**EXERCISE:** Please give the whole listing again exactly, without any of its pictures.

───── TASK DATA

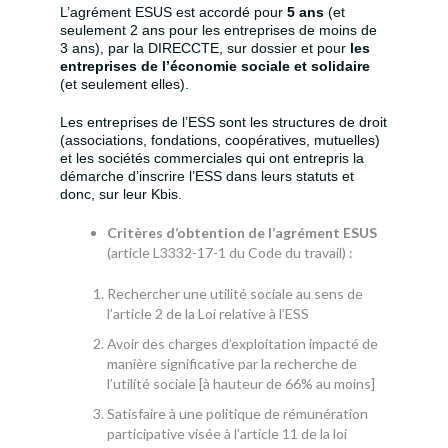
L’agrément ESUS est accordé pour
5
ans
(et
seulement 2 ans pour les entreprises de moins de
3 ans), par la DIRECCTE, sur dossier et pour
les
entreprises de l’économie sociale et solidaire
(et seulement elles).
Les entreprises de l’ESS sont les structures de droit
(associations, fondations, coopératives, mutuelles)
et les sociétés commerciales qui ont entrepris la
démarche d’inscrire l’ESS dans leurs statuts et
donc, sur leur Kbis.
Critères d’obtention de l’agrément ESUS
(article L3332-17-1 du Code du travail) :
Rechercher une utilité sociale au sens de
l’article 2 de la Loi relative à l’ESS
Avoir des charges d’exploitation impacté de
manière significative par la recherche de
l’utilité sociale [à hauteur de 66% au moins]
Satisfaire à une politique de rémunération
participative visée à l’article 11 de la loi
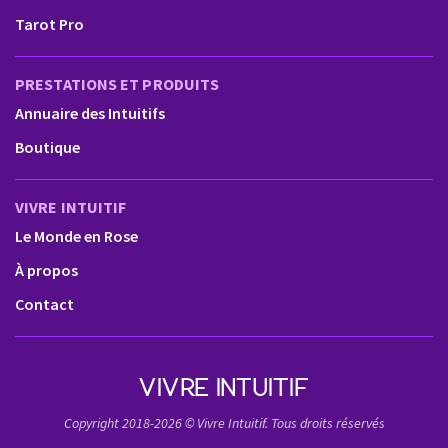
Tarot Pro
PRESTATIONS ET PRODUITS
Annuaire des Intuitifs
Boutique
VIVRE INTUITIF
Le Monde en Rose
À propos
Contact
VIVRE INTUITIF
Copyright 2018-2026 © Vivre Intuitif. Tous droits réservés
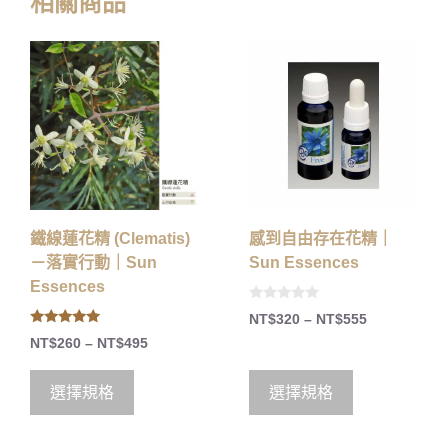
相關商品
鐵線蓮花精 (Clematis)
感到自由存在花精｜
－落實行動｜Sun
Sun Essences
Essences
0
NT$
320
–
NT$
555
o
5.00
u
NT$
260
–
NT$
495
out of 5
t
o
f
5
選擇規格
選擇規格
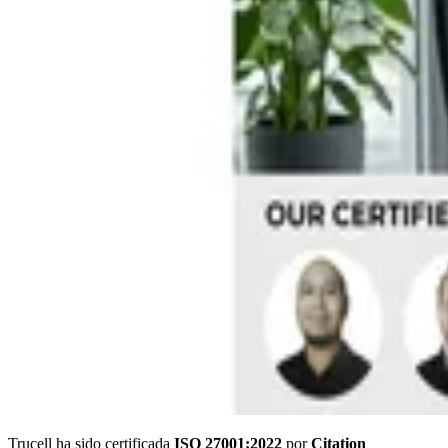
Trucell ha sido certificada
ISO 27001:2022
por
Citation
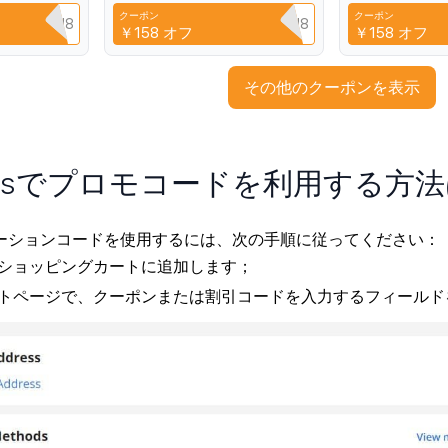
ight
Cases for Redmi K70E
Anti-fingerprin
クーポン
クーポン
Q3XAVLEH8
CYPQ3XAVLEH8
C
￥158
オフ
￥158
オフ
その他のクーポンを表示
pressでプロモコードを利用する方
sプロモーションコードを使用するには、次の手順に従ってください：
ショッピングカートに追加します；
トページで、クーポンまたは割引コードを入力するフィールド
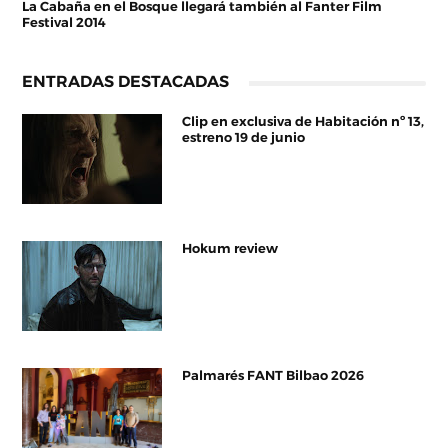
La Cabaña en el Bosque llegará también al Fanter Film
Festival 2014
ENTRADAS DESTACADAS
Clip en exclusiva de Habitación nº 13,
estreno 19 de junio
Hokum review
Palmarés FANT Bilbao 2026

──────────

**SOLUTION TO THIS PROBLEM:**
L’agrément ESUS est accordé pour
5
ans
(et
seulement 2 ans pour les entreprises de moins de
3 ans), par la DIRECCTE, sur dossier et pour
les
entreprises de l’économie sociale et solidaire
(et seulement elles).
Les entreprises de l’ESS sont les structures de droit
(associations, fondations, coopératives, mutuelles)
et les sociétés commerciales qui ont entrepris la
démarche d’inscrire l’ESS dans leurs statuts et
donc, sur leur Kbis.
Critères d’obtention de l’agrément ESUS
(article L3332-17-1 du Code du travail) :
Rechercher une utilité sociale au sens de
l’article 2 de la Loi relative à l’ESS
Avoir des charges d’exploitation impacté de
manière significative par la recherche de
l’utilité sociale [à hauteur de 66% au moins]
Satisfaire à une politique de rémunération
participative visée à l’article 11 de la loi
Tarot Pro
PRESTATIONS ET PRODUITS
Annuaire des Intuitifs
Boutique
VIVRE INTUITIF
Le Monde en Rose
À propos
Contact
VIVRE INTUITIF
Copyright 2018-2026 © Vivre Intuitif. Tous droits réservés
相關商品
鐵線蓮花精 (Clematis)
感到自由存在花精｜
－落實行動｜Sun
Sun Essences
Essences
0
NT$
320
–
NT$
555
o
5.00
u
NT$
260
–
NT$
495
out of 5
t
o
f
5
選擇規格
選擇規格
Trucell ha sido certificada
ISO 27001:2022
por
Citation
ight
Cases for Redmi K70E
Anti-fingerprin
クーポン
クーポン
Q3XAVLEH8
CYPQ3XAVLEH8
C
￥158
オフ
￥158
オフ
その他のクーポンを表示
pressでプロモコードを利用する方
sプロモーションコードを使用するには、次の手順に従ってください：
ショッピングカートに追加します；
トページで、クーポンまたは割引コードを入力するフィールド
La Cabaña en el Bosque llegará también al Fanter Film
Festival 2014
ENTRADAS DESTACADAS
Clip en exclusiva de Habitación nº 13,
estreno 19 de junio
Hokum review
Palmarés FANT Bilbao 2026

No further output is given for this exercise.